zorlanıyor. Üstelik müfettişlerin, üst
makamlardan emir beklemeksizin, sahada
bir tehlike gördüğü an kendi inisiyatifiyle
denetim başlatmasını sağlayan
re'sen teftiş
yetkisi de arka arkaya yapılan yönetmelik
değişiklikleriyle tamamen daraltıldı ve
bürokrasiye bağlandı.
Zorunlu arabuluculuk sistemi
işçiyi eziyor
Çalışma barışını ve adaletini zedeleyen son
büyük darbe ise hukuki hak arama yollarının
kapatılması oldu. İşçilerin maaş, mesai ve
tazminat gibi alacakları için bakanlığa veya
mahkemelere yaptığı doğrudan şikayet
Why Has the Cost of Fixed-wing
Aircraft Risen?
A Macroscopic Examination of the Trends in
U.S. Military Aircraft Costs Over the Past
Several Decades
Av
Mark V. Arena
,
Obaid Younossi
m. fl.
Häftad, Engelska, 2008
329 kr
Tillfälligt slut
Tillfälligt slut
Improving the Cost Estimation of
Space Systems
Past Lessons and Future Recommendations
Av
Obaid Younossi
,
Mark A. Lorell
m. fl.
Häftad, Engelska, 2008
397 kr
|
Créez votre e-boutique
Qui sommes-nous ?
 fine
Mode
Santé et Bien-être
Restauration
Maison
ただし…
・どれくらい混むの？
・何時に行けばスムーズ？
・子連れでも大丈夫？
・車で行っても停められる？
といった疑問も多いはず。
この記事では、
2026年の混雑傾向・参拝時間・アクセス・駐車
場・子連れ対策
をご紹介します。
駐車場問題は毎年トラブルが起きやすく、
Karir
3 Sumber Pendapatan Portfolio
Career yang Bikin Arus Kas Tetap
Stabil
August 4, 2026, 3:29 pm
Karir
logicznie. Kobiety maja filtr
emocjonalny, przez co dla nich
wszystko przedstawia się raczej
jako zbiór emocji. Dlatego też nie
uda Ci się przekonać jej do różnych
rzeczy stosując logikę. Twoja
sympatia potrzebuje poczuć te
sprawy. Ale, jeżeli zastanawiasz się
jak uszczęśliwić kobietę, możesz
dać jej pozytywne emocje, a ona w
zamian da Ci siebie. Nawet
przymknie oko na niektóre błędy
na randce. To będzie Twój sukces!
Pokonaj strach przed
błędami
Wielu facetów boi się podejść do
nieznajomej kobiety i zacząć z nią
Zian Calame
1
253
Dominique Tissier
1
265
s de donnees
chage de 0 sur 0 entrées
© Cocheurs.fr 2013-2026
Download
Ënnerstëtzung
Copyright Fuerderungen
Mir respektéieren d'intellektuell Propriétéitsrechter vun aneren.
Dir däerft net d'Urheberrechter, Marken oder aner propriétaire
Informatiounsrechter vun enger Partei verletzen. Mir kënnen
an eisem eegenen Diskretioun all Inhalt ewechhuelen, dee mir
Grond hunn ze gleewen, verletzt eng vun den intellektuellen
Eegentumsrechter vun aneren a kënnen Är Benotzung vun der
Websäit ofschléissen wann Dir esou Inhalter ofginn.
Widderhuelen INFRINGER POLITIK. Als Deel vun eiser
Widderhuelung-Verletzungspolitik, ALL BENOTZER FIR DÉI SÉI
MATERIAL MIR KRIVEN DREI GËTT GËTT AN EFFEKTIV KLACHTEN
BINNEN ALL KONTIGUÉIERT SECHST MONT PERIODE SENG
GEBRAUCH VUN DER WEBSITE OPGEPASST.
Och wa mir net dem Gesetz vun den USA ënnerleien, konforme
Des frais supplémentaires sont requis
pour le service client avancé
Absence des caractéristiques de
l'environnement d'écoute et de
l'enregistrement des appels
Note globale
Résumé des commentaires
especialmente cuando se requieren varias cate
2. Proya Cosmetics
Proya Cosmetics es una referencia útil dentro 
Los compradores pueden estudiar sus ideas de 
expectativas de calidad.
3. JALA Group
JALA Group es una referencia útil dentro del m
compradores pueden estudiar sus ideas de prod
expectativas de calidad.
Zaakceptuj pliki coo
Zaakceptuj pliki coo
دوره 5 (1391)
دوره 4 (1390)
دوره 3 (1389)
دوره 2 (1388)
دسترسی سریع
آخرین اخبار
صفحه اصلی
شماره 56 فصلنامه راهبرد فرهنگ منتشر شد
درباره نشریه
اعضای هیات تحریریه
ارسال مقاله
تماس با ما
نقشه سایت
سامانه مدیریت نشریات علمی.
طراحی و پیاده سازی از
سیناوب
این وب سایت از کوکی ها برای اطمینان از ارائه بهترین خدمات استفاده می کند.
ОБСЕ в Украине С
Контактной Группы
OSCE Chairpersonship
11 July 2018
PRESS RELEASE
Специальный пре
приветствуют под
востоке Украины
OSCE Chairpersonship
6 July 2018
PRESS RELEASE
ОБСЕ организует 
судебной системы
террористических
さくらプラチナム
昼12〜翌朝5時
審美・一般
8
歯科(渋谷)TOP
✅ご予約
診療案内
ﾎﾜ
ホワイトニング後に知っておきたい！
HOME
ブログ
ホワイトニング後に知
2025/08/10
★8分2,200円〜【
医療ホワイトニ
══════════
== TO DO ==
Reproduce exactly the section above that begins at the line containing "l'enregistrement des appels" and ends at the line containing "JALA Group es", leaving out all other lines.

== TASK OUTPUT ==
l'enregistrement des appels
Note globale
Résumé des commentaires
especialmente cuando se requieren varias cate
2. Proya Cosmetics
Proya Cosmetics es una referencia útil dentro 
Los compradores pueden estudiar sus ideas de 
expectativas de calidad.
3. JALA Group
JALA Group es una referencia útil dentro del m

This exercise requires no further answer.